Token Bucket¶
The Token Bucket algorithm assigns a bucket per user that holds a maximum number of "tokens." Each request consumes a token. Tokens are added back to the bucket at a constant rate over time. If a user has no tokens left, their request is dropped.
How It Works¶
- A token bucket has a defined maximum capacity (e.g.,
10 tokens). - Tokens are added to the bucket at a constant fill rate (e.g.,
1 token per second).
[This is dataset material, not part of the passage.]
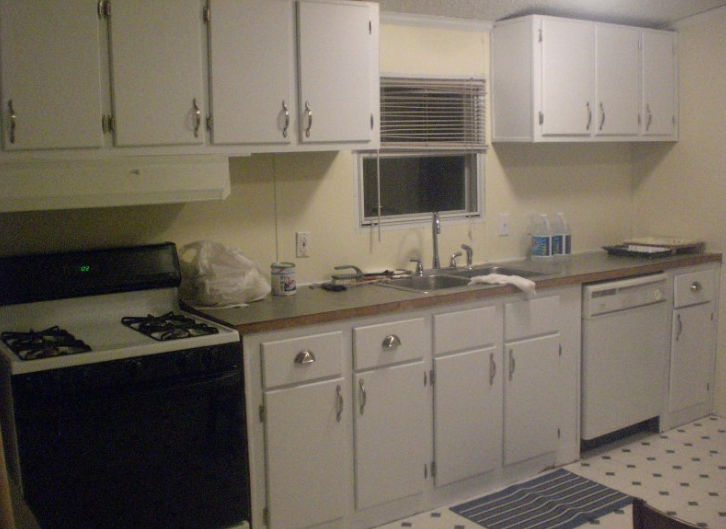 Locate an element on the screen. Image resolution: width=726 pixels, height=529 pixels. rug is located at coordinates (558, 501).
The total tokens never exceed the maximum capacity. - When a request comes in:
- If there are enough tokens (usually 1), a token is removed, and the request is successfully processed.
- If the bucket is empty (0 tokens), the request is dropped with a
429 Too Many Requestsstatus code.
Diagram¶
graph TD
Refill((Token Refill<br/>1 token/sec)) -->|Adds Tokens| Bucket[(Bucket<br/>Max: 10 Tokens)]
DropRefill[If Bucket Full,<br/>Drop extra tokens] -.-> Bucket
Req(Incoming Request) -->|Tries to take 1 Token| Check{Bucket Empty?}
Check -->|No| Take[Take 1 Token]
Take --> Bucket
Take --> Processed[Process Request - 200 OK]
Check -->|Yes| Drop[Drop Request - 429 Too Many Requests]
Pros and Cons¶
- Pros:
- Allows for Bursts: Unlike fixed windows, if you haven't used your API for a while, your bucket fills up to the maximum capacity. You can then spend all 10 tokens at once (burst).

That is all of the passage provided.